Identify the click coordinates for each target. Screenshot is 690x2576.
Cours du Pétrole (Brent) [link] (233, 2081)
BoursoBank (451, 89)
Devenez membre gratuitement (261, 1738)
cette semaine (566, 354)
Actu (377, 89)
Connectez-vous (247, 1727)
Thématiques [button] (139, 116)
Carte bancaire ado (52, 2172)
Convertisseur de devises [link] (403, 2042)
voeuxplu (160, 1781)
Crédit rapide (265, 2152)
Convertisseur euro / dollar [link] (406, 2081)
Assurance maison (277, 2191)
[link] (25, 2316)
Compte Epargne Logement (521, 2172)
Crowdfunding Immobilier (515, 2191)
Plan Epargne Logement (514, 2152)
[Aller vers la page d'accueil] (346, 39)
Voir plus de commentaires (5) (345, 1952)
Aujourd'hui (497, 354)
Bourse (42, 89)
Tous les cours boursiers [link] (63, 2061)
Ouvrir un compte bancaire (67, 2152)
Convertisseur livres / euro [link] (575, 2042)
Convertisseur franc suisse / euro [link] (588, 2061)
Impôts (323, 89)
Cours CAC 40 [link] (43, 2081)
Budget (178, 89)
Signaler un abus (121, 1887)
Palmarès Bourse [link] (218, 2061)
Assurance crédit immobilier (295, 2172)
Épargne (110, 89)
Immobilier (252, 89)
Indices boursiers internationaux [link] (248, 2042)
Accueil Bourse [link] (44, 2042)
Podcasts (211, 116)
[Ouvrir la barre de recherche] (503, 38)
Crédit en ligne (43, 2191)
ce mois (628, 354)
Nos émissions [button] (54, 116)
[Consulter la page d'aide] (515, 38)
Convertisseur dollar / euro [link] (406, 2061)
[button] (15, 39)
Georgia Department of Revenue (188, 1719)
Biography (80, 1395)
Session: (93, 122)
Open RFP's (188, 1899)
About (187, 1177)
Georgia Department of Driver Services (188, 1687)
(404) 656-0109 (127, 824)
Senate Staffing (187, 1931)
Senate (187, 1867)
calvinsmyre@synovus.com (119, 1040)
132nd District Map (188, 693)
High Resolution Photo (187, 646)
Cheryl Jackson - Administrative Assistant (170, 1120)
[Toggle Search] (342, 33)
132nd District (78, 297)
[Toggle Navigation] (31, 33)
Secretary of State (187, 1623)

_TASK DESCRIPTION_
Every line from the top of the material above through the line holding "132nd District (78, 297)" should be reproduced word for word, and nothing beyond it.

_TASK RESPONSE_
Identify the click coordinates for each target. Screenshot is 690x2576.
Cours du Pétrole (Brent) [link] (233, 2081)
BoursoBank (451, 89)
Devenez membre gratuitement (261, 1738)
cette semaine (566, 354)
Actu (377, 89)
Connectez-vous (247, 1727)
Thématiques [button] (139, 116)
Carte bancaire ado (52, 2172)
Convertisseur de devises [link] (403, 2042)
voeuxplu (160, 1781)
Crédit rapide (265, 2152)
Convertisseur euro / dollar [link] (406, 2081)
Assurance maison (277, 2191)
[link] (25, 2316)
Compte Epargne Logement (521, 2172)
Crowdfunding Immobilier (515, 2191)
Plan Epargne Logement (514, 2152)
[Aller vers la page d'accueil] (346, 39)
Voir plus de commentaires (5) (345, 1952)
Aujourd'hui (497, 354)
Bourse (42, 89)
Tous les cours boursiers [link] (63, 2061)
Ouvrir un compte bancaire (67, 2152)
Convertisseur livres / euro [link] (575, 2042)
Convertisseur franc suisse / euro [link] (588, 2061)
Impôts (323, 89)
Cours CAC 40 [link] (43, 2081)
Budget (178, 89)
Signaler un abus (121, 1887)
Palmarès Bourse [link] (218, 2061)
Assurance crédit immobilier (295, 2172)
Épargne (110, 89)
Immobilier (252, 89)
Indices boursiers internationaux [link] (248, 2042)
Accueil Bourse [link] (44, 2042)
Podcasts (211, 116)
[Ouvrir la barre de recherche] (503, 38)
Crédit en ligne (43, 2191)
ce mois (628, 354)
Nos émissions [button] (54, 116)
[Consulter la page d'aide] (515, 38)
Convertisseur dollar / euro [link] (406, 2061)
[button] (15, 39)
Georgia Department of Revenue (188, 1719)
Biography (80, 1395)
Session: (93, 122)
Open RFP's (188, 1899)
About (187, 1177)
Georgia Department of Driver Services (188, 1687)
(404) 656-0109 (127, 824)
Senate Staffing (187, 1931)
Senate (187, 1867)
calvinsmyre@synovus.com (119, 1040)
132nd District Map (188, 693)
High Resolution Photo (187, 646)
Cheryl Jackson - Administrative Assistant (170, 1120)
[Toggle Search] (342, 33)
132nd District (78, 297)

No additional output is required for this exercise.